I’m Dave Sterling


STERLING: I’m originally from Chicago and have been in the entertainment business for 18 years, since 1980. I started out at mobile DJ-ing at parties and I advanced to night clubs, doing stage lighting and videotaping bands. I also had a tele-shopping show on television in college. I’m a Columbia College (Chicago) graduate and moved to L.A in ’88. I started making movies around 1990. I began to have in interest in films starting in ’84, when I watched a lot of cable TV and read every issue of FANGORIA magazine that came out. One of the books I read at that time, which really got me interested in filmmaking, was a book called SPLATTER MOVIES by John McCarthy-and in it he talked about how people are making low budget movies for seven thousand dollars. I thought, “I don’t think I’m going to be making STAR WARS but I think I can get seven thousand together to do something”. I still look at McCarthy’s book from time to time. So, I started making movies in 90, 91. That first movie was THINGS, which I hear people still rent (most recently re-released in 1997 through DEAD ALIVE). It was first released through Vista Street, who do all the WITCHCRAFT movies. I’ve since developed a real strong relationship with Jerry Pfeiffer at Vista Street. Pfeiffer believed in me, got me going (URBAN COMBAT, HUMAN PREY) . He doesn’t give me a lot of money to make movies but with whatever amount he gave me I could nonetheless make a movie. And I’m also indebted to Dennis Devine and Steve Jarvis, who worked on THINGS. I still don’t think I’ll be doing Star Wars but my budgets are increasing.


STERLING: I always wanted to be at the top in any field I was in. I look at Roger Corman, the king of B-Movies, as my model. I’m not saying my movies are in his class but he’s one of the smartest and prolific people in the film business. He’s done a thousand films that he was associated with. My goal is to be the top in the low budget field and I feel I’m in that class. I’d also like to make a good living at what I’m doing. Getting paid for your work is important because it shows that people are interested in what you are doing. Filmmaking is about people seeing your stuff. If nobody sees your movie you make no money and so, what’s the point? My goal is to be the top of my field and make a good amount of money doing it.

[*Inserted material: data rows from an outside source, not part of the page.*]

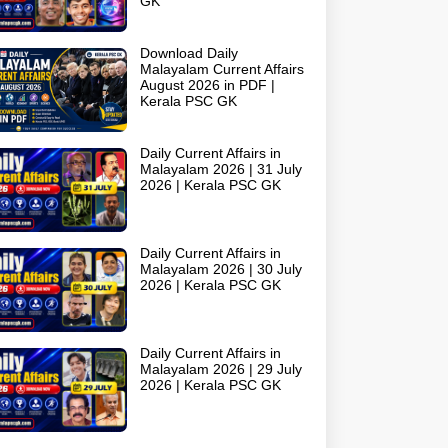
GK
Download Daily
Malayalam Current Affairs
August 2026 in PDF |
Kerala PSC GK
Daily Current Affairs in
Malayalam 2026 | 31 July
2026 | Kerala PSC GK
Daily Current Affairs in
Malayalam 2026 | 30 July
2026 | Kerala PSC GK
Daily Current Affairs in
Malayalam 2026 | 29 July
2026 | Kerala PSC GK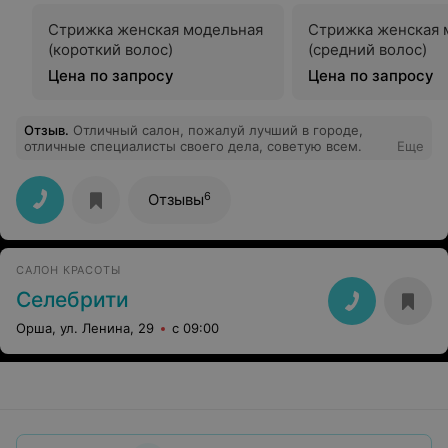
Стрижка женская модельная
Стрижка женская 
(короткий волос)
(средний волос)
Цена по запросу
Цена по запросу
Отзыв
.
Отличный салон, пожалуй лучший в городе,
отличные специалисты своего дела, советую всем.
Еще
6
Отзывы
САЛОН КРАСОТЫ
Селебрити
Орша, ул. Ленина, 29
с 09:00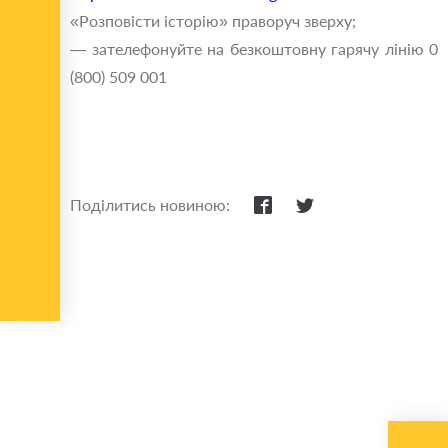
«Розповісти історію» праворуч зверху;
— зателефонуйте на безкоштовну гарячу лінію 0
(800) 509 001
Поділитись новиною: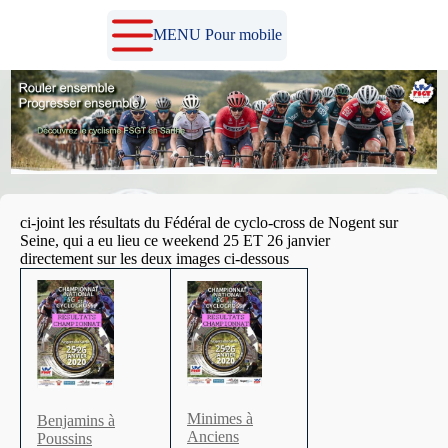
Passer
au
MENU Pour mobile
contenu
ci-joint les résultats du Fédéral de cyclo-cross de Nogent sur
Seine, qui a eu lieu ce weekend 25 ET 26 janvier
directement sur les deux images ci-dessous
Minimes à
Benjamins à
Anciens
Poussins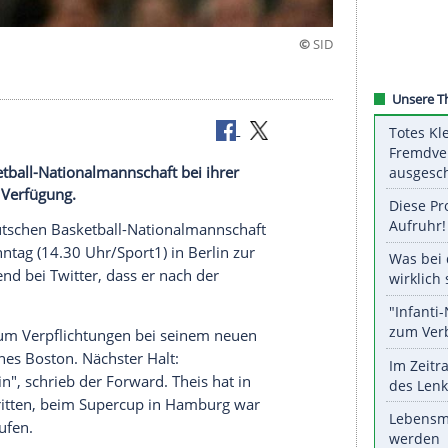
be dabei
schen Basketball-Nationalmannschaft bei ihrer
onntag zur Verfügung.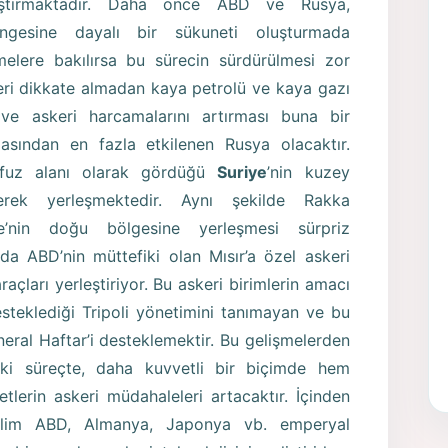
laştırmaktadır. Daha önce ABD ve Rusya,
gesine dayalı bir sükuneti oluşturmada
melere bakılırsa bu sürecin sürdürülmesi zor
leri dikkate almadan kaya petrolü ve kaya gazı
ve askeri harcamalarını artırması buna bir
asından en fazla etkilenen Rusya olacaktır.
üfuz alanı olarak gördüğü
Suriye
’nin kuzey
rek yerleşmektedir. Aynı şekilde Rakka
e’nin doğu bölgesine yerleşmesi sürpriz
da ABD’nin müttefiki olan Mısır’a özel askeri
raçları yerleştiriyor. Bu askeri birimlerin amacı
steklediği Tripoli yönetimini tanımayan ve bu
ral Haftar’i desteklemektir. Bu gelişmelerden
ki süreçte, daha kuvvetli bir biçimde hem
tlerin askeri müdahaleleri artacaktır. İçinden
eğilim ABD, Almanya, Japonya vb. emperyal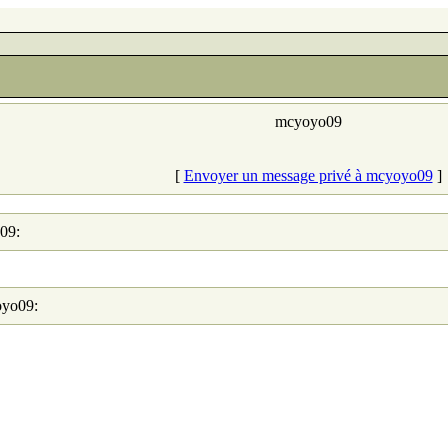
mcyoyo09
[
Envoyer un message privé à mcyoyo09
]
09:
oyo09:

STERLING: I never went to film school. I wanted to be in the record business. But after I graduated from college I found out I couldn’t even get a job in a mail room! I think schooling, in general, rounds you out and makes you think about things. I recommend that you should get a four year degree in something, not necessarily filmmaking. Getting a degree helps you to learn how to complete something because filmmaking is all about completing hard tasks. Sometimes the less money you have the less chance you have to complete it. I don’t necessarily think going to film school is going to make you a film maker but it might teach you how to think about things in general. Not everyone who wants to be a filmmaker can be. It’s such a small business. People think it’s large, but it is really tiny compared to any other business. And I’m not against someone learning another trade. Sometimes I wish I was better in management. You have to do filmmaking because you love it. You have to have talent, too, and have to go figure it out. A lot of people I know want to be Spielberg but simply have no talent to be Spielberg.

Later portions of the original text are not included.